Are you one of those writers who feels tortured by inner demons and write to expunge them and illuminate the darkness of their souls. Yeah, mate, us too. But just in case you need further validation, HAPPYISH creator Shalom Auslander shows us that we aren’t alone:
by Eric Volmers
Shalom Auslander was at his home in Woodstock, NY when Showtime president David Nevins called to talk about developing his new show, Happyish.
He asked Auslander, a TV newbie, where he planned to set up his writing room.
“I said ‘I’m in the writing room, what are you talking about?’” says Auslander, who was giving a masterclass at the Banff World Media Festival Wednesday morning. “He was surprised but said ‘Oh, so you just want to do it yourself?’ I said I think that’s probably the best for this stage of it. He said ‘OK, fine.’ So they really did embrace the process.”
It’s a trend in premium TV, where network brass take a hands-off approach and allow creators to offer very personal, singular visions.
Happyish, about the mid-life malaise of a depressed ad executive played by Steve Coogan, is Auslander’s first foray into television. He was used to the much more solitary pursuits of writing short stories, essays, memoirs and novels and contributing to public radio’s This American Life.
Writing has always been a personal endeavour for Auslander, a “survival mechanism” and “tool to get through life and laugh at the darkness.”

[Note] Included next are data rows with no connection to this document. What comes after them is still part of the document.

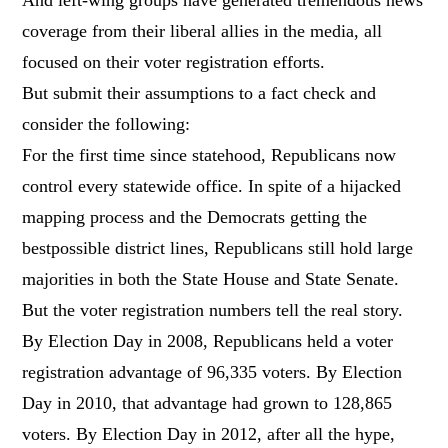
coverage from their liberal allies in the media, all
focused on their voter registration efforts.
But submit their assumptions to a fact check and
consider the following:
For the first time since statehood, Republicans now
control every statewide office. In spite of a hijacked
mapping process and the Democrats getting the
bestpossible district lines, Republicans still hold large
majorities in both the State House and State Senate.
But the voter registration numbers tell the real story.
By Election Day in 2008, Republicans held a voter
registration advantage of 96,335 voters. By Election
Day in 2010, that advantage had grown to 128,865
voters. By Election Day in 2012, after all the hype,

When he first considered writing something based on his past life in advertising, he initially envisioned it as prose of some sort. But he realized that advertising world, with its commercials and powerpoint presentations, would work best in a more visual medium.
Still, Happyish isn’t really about advertising. It seems to belong to the same TV club as FX’s Louie in presenting angry, unhappy and occasionally unlikable people for laughs. Coogan plays Thom Payne, an ad man who feels increasingly hostile towards a younger world he no longer feels a part of.
While the series originated from a dark place, it also hit by tragedy early on. Initially, it was being developed as a project for the late Philip Seymour Hoffman, who died in 2014.